Records from a collection

== Segment start ==

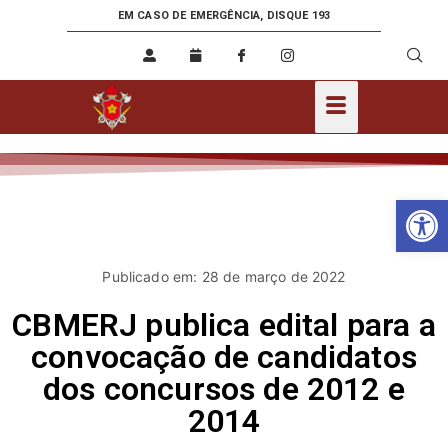
EM CASO DE EMERGÊNCIA, DISQUE 193
Ab
Publicado em: 28 de março de 2022
CBMERJ publica edital para a
convocação de candidatos
dos concursos de 2012 e
2014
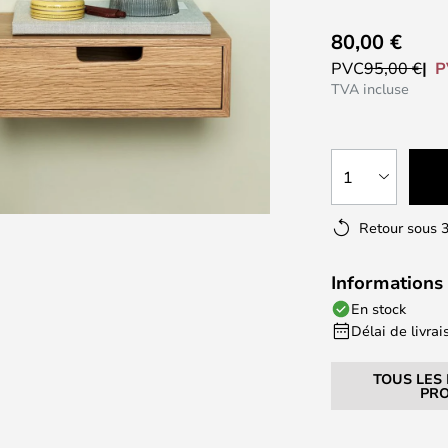
80,00 €
P
PVC
95,00 €
TVA incluse
1
Retour sous 3
Informations 
En stock
Délai de livrais
TOUS LES
PRO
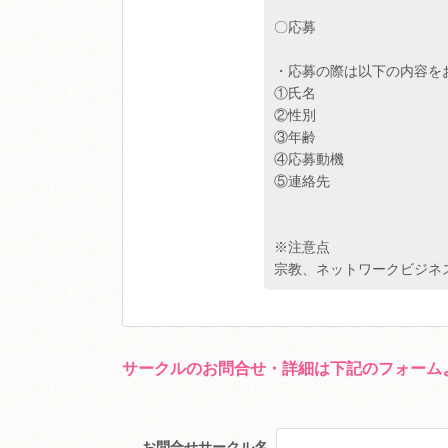
〇応募
・応募の際は以下の内容を
①氏名
②性別
③年齢
④応募動機
⑤連絡先
※注意点
宗教、ネットワークビジネ
サークルのお問合せ・詳細は下記のフォーム
お問合せサークル名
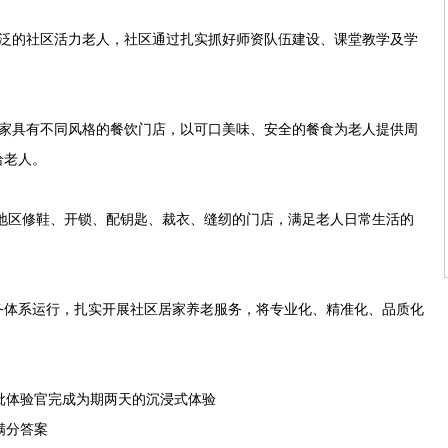
的社区活力老人，社区通过扎实抓好师资队伍建设、课堂教学及学
具有不同风格的餐饮门店，以可口美味、安全的餐食为老人提供周
给老人。
地区修鞋、开锁、配钥匙、裁衣、缝纫的门店，满足老人日常生活的
体系运行，扎实开展社区居家养老服务，将专业化、精准化、品质化
批体验官完成为期两天的沉浸式体验
满分答案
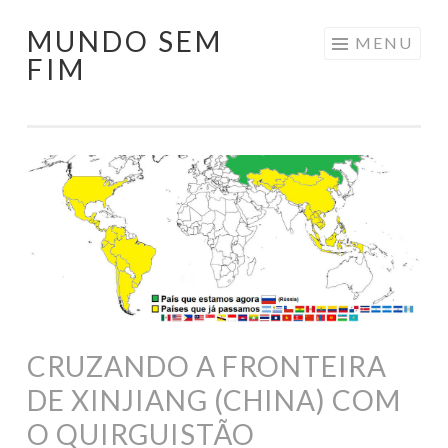
MUNDO SEM
Pular
MENU
FIM
para
o
conteúdo
CRUZANDO A FRONTEIRA
DE XINJIANG (CHINA) COM
O QUIRGUISTÃO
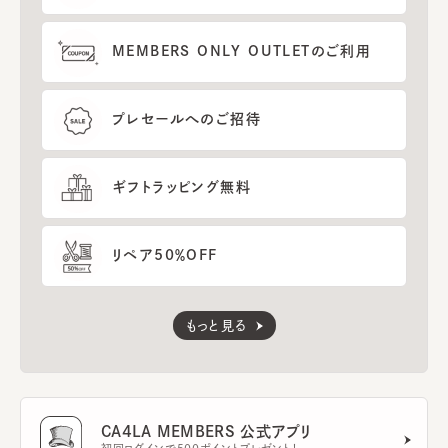
MEMBERS ONLY OUTLETのご利用
プレセールへのご招待
ギフトラッピング無料
リペア50％OFF
もっと見る
CA4LA MEMBERS 公式アプリ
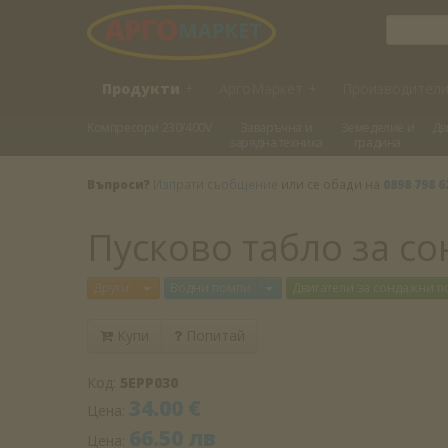
Продукти
+
АргоМаркет
+
Производител
Kомпресори 230/400V
Заваръчна и
Земеделие и
Дв
зарядна техника
градина
Въпроси?
Изпрати съобщение
или се обади на
0898 798 6
Пусково табло за с
Отвори меню
Отвори меню
Други
Водни помпи
Двигатели за сондажни 
Купи
Попитай
Код:
5EPP030
34.00 €
Цена:
66.50 лв
Цена:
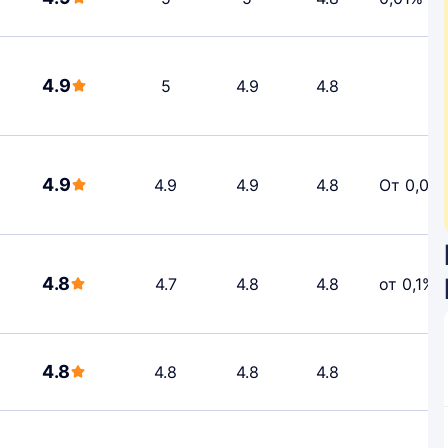
4.9
5
4.9
4.8
4.9
4.9
4.9
4.8
От 0,01
4.8
4.7
4.8
4.8
от 0,1%
4.8
4.8
4.8
4.8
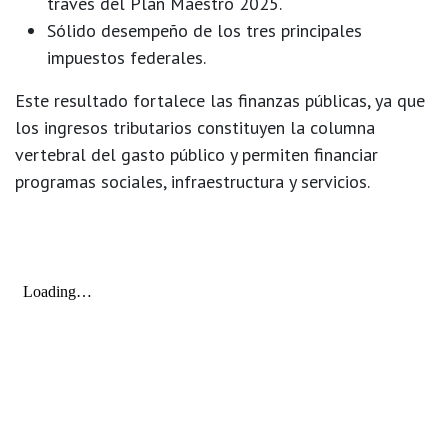
través del
Plan Maestro 2025
.
Sólido desempeño de los tres principales
impuestos federales.
Este resultado
fortalece las finanzas públicas
, ya que
los ingresos tributarios constituyen la
columna
vertebral del gasto público
y permiten financiar
programas sociales, infraestructura y servicios.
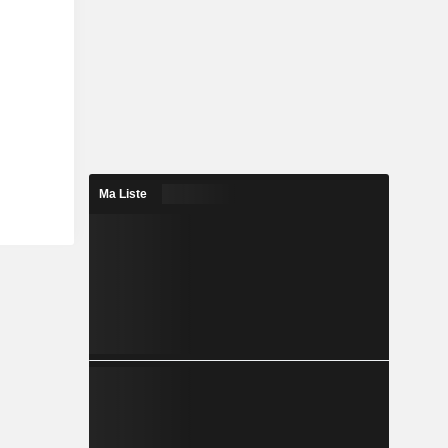
Ma Liste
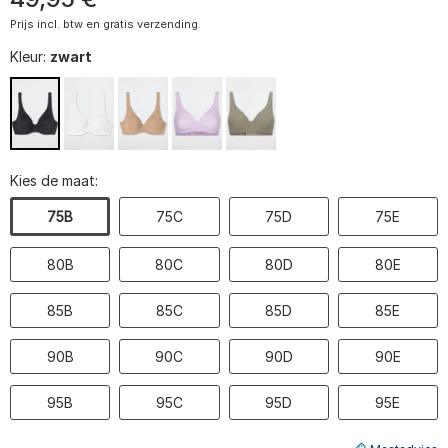
Prijs incl. btw en gratis verzending.
Kleur:
zwart
Kies de maat:
75B
75C
75D
75E
80B
80C
80D
80E
85B
85C
85D
85E
90B
90C
90D
90E
95B
95C
95D
95E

== Segment end ==

Exercise brief
Lines in the data that hold "MEMBERS" must be located and copied.

Solution
MEMBERS ONLY OUTLETのご利用
CA4LA MEMBERS 公式アプリ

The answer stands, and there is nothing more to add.